## [How to complete this task]
Nothing but the lines from the one with "perpetúa el clasismo hipstérico de la cultura" down to the one with "12月3日～の週の為替相場の焦点(ユーロドル及びドル円中" should be returned, exactly and with both ends included, from the material below.

*** Opening Extracted records ***

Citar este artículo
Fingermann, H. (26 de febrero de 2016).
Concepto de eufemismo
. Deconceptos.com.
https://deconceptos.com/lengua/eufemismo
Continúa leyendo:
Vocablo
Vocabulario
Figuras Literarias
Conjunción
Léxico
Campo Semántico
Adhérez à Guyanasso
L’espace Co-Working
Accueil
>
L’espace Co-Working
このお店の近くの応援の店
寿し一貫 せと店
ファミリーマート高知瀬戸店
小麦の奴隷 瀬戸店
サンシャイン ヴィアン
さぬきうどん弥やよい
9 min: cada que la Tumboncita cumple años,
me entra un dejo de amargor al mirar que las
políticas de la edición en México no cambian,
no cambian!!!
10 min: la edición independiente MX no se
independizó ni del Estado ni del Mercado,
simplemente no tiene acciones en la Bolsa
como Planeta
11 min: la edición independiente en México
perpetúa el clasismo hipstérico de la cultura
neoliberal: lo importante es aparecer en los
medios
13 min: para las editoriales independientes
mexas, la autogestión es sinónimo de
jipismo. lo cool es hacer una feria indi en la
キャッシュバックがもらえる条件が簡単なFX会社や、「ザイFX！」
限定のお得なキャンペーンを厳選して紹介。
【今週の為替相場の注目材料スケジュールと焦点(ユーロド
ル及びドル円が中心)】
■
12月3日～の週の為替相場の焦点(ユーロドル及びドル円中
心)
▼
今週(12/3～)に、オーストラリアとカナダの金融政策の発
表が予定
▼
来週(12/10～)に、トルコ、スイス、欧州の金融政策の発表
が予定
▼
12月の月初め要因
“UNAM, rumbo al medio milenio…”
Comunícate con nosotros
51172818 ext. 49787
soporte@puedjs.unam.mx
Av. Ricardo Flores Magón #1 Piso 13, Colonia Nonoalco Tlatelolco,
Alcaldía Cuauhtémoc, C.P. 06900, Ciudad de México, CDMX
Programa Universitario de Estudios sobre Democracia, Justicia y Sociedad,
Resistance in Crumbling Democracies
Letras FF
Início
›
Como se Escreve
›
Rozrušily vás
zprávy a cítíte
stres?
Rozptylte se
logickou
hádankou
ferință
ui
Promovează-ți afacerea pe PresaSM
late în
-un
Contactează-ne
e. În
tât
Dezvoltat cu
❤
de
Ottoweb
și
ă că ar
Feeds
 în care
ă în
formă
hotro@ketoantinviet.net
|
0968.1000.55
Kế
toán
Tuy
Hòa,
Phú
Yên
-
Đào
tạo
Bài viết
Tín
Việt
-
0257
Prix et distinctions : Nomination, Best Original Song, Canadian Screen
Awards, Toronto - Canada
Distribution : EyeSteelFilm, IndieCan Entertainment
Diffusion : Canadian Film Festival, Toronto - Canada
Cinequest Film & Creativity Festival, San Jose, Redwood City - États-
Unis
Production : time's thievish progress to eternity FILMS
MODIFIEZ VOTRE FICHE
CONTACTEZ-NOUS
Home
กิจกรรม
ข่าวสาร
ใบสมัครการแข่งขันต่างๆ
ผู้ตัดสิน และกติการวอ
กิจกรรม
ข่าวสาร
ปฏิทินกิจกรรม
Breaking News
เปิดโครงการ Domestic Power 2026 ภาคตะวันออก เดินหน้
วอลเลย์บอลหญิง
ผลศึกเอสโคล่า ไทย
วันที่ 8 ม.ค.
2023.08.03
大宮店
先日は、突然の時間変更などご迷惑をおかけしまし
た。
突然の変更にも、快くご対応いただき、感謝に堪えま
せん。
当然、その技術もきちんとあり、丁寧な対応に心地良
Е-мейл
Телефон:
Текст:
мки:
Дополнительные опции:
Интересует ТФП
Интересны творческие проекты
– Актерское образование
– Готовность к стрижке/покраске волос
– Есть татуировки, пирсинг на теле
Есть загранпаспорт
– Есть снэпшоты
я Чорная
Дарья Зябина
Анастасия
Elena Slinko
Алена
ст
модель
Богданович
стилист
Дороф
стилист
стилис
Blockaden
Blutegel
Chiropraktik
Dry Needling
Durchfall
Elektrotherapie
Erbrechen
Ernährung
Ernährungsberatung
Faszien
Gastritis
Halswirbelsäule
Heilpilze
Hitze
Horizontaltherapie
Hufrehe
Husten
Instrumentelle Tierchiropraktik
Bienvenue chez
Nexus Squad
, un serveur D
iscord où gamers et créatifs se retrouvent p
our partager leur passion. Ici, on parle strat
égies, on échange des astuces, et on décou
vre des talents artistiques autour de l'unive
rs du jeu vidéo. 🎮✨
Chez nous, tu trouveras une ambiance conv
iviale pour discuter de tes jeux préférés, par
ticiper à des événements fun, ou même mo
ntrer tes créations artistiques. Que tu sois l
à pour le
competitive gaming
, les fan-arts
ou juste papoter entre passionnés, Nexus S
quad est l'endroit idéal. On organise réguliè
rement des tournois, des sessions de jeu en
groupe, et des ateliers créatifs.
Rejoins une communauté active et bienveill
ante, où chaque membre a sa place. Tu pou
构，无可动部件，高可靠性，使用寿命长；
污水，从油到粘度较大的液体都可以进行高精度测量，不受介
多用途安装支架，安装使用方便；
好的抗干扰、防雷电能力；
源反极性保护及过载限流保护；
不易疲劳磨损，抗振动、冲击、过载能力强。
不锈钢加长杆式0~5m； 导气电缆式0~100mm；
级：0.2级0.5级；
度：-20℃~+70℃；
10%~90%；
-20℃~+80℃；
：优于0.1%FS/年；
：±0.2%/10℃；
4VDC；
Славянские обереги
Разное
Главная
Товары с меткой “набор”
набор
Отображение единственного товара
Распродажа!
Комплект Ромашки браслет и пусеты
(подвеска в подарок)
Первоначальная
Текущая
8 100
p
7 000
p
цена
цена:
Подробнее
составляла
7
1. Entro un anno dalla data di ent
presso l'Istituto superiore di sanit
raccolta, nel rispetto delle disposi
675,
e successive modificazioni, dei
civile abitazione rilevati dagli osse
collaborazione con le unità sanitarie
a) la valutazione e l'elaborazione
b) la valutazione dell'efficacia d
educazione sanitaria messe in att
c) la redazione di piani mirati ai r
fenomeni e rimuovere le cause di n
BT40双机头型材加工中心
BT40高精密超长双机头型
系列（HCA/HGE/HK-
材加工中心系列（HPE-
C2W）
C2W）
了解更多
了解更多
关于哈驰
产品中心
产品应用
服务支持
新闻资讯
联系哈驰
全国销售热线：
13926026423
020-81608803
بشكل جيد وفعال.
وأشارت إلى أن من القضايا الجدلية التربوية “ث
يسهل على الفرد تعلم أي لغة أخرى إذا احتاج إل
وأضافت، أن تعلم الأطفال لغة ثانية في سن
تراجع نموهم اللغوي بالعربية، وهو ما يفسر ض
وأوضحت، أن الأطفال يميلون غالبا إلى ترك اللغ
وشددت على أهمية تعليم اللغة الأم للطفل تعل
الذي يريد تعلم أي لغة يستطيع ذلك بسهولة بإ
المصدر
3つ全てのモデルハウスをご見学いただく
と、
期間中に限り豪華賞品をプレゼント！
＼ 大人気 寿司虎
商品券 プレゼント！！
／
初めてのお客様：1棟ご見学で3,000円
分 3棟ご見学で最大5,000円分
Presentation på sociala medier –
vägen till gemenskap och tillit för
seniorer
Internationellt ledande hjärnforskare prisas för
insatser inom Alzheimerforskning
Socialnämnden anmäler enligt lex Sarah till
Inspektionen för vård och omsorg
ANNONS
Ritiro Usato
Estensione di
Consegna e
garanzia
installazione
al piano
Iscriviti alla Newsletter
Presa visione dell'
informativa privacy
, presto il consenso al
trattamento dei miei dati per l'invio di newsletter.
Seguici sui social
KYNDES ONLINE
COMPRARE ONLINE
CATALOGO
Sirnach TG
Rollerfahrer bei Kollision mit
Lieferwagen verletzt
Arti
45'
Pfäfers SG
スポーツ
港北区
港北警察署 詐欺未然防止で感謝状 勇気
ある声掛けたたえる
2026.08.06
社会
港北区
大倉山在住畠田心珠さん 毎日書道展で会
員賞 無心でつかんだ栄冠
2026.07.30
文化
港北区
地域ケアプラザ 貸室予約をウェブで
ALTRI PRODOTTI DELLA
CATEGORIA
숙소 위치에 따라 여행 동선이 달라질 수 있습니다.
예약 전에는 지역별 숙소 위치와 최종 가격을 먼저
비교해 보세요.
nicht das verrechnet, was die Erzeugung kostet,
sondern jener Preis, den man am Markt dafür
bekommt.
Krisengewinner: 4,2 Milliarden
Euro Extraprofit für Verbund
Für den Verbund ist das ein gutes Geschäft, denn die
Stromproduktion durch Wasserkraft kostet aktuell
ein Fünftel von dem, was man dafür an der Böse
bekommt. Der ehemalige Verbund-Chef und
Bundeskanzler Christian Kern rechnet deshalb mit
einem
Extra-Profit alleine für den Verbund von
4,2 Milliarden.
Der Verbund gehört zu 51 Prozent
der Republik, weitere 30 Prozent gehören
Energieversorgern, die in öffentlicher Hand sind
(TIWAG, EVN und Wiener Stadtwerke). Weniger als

*** Closing Extracted records ***

## [Response to the exercise]
perpetúa el clasismo hipstérico de la cultura
neoliberal: lo importante es aparecer en los
medios
13 min: para las editoriales independientes
mexas, la autogestión es sinónimo de
jipismo. lo cool es hacer una feria indi en la
キャッシュバックがもらえる条件が簡単なFX会社や、「ザイFX！」
限定のお得なキャンペーンを厳選して紹介。
【今週の為替相場の注目材料スケジュールと焦点(ユーロド
ル及びドル円が中心)】
■
12月3日～の週の為替相場の焦点(ユーロドル及びドル円中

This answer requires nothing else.